Without any pictures, print exactly the lines that run from the start of the data through the line containing "several Comorians eager".

——

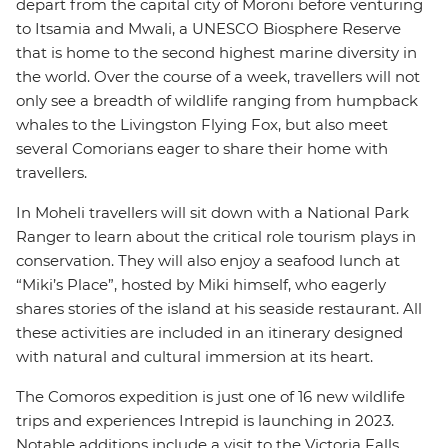
depart from the capital city of Moroni before venturing
to Itsamia and Mwali, a UNESCO Biosphere Reserve
that is home to the second highest marine diversity in
the world. Over the course of a week, travellers will not
only see a breadth of wildlife ranging from humpback
whales to the Livingston Flying Fox, but also meet
several Comorians eager to share their home with
travellers.
In Moheli travellers will sit down with a National Park
Ranger to learn about the critical role tourism plays in
conservation. They will also enjoy a seafood lunch at
“Miki’s Place”, hosted by Miki himself, who eagerly
shares stories of the island at his seaside restaurant. All
these activities are included in an itinerary designed
with natural and cultural immersion at its heart.
The Comoros expedition is just one of 16 new wildlife
trips and experiences Intrepid is launching in 2023.
Notable additions include a visit to the Victoria Falls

——

**Answer for this exercise**
depart from the capital city of Moroni before venturing
to Itsamia and Mwali, a UNESCO Biosphere Reserve
that is home to the second highest marine diversity in
the world. Over the course of a week, travellers will not
only see a breadth of wildlife ranging from humpback
whales to the Livingston Flying Fox, but also meet
several Comorians eager to share their home with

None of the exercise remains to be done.